The film was entered into the 1996 Cannes Film Festival.
A kidnapping goes down in 1934 Kansas City. Blondie O’Hara’s (Leigh) petty thief husband Johnny is taken by gangster “Seldom Seen” and held prisoner at the Hey Hey Club, one of the hot spots of the Kansas City jazz scene. Blondie herself kidnaps the wife of a local politician, Mrs. Stilton, who is addicted to laudanum (an opium liquid) and has secrets of her own. Blondie’s plan is to blackmail Mr. Stilton into helping to free Johnny.
Despite the risk to his re-election campaign, Mr. Stilton does everything he can in order to free his wife by saving Johnny. Meanwhile, Mrs. Stilton comes to befriend Blondie. She is impressed by Blondie’s devotion to her husband, contrasted to her own loveless marriage.

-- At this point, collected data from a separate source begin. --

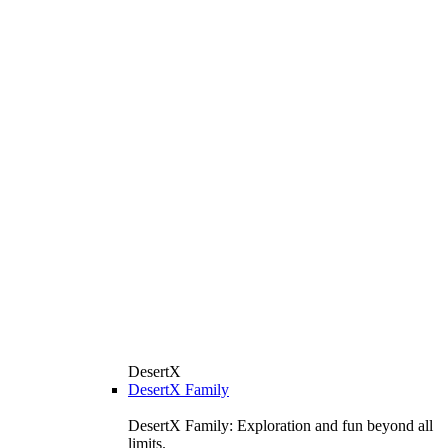
DesertX
DesertX Family
DesertX Family: Exploration and fun beyond all
limits.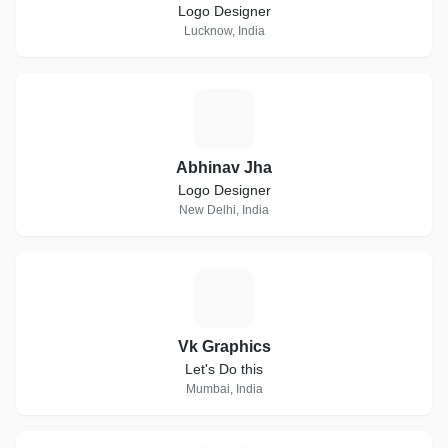
Logo Designer
Lucknow, India
A
Abhinav Jha
Logo Designer
New Delhi, India
V
Vk Graphics
Let's Do this
Mumbai, India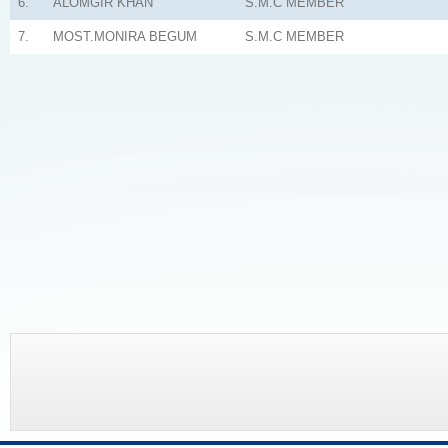
6.
ALOMGIR KHAN
S.M.C MEMBER
7.
MOST.MONIRA BEGUM
S.M.C MEMBER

A subplot concerns political fixer Johnny Flynn (Buscemi) paying vagrants and addicts to vote in the upcoming election and sway the outcome.
Kansas City received mixed to positive reviews from critics, as it holds a 63% rating on Rotten Tomatoes based on 35 reviews.
The soundtrack was produced by Hal Wilner and Steven Bernstein and featured several contemporary musicians playing the roles of famous jazz musicians from the 1930s. For example, Craig Handy plays the role of Coleman Hawkins, Geri Allen plays Mary Lou Williams, and James Carter plays Ben Webster.